╭──

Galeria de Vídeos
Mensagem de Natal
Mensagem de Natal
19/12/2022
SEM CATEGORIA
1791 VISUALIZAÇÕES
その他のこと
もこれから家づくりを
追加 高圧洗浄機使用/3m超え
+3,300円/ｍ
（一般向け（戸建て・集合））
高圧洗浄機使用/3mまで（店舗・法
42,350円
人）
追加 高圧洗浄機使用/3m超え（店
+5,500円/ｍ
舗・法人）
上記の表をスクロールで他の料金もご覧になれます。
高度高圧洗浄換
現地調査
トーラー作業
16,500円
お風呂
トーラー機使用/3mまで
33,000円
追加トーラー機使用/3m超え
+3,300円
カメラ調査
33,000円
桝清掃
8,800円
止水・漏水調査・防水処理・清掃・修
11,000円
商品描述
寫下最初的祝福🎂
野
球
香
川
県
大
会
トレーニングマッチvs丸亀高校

╰──

**What is being asked**
Retype exactly the lines from the one containing "止水・漏水調査・防水処理・清掃・修" through the end of the data. Add nothing.

**Answer box**
止水・漏水調査・防水処理・清掃・修
11,000円
商品描述
寫下最初的祝福🎂
野
球
香
川
県
大
会
トレーニングマッチvs丸亀高校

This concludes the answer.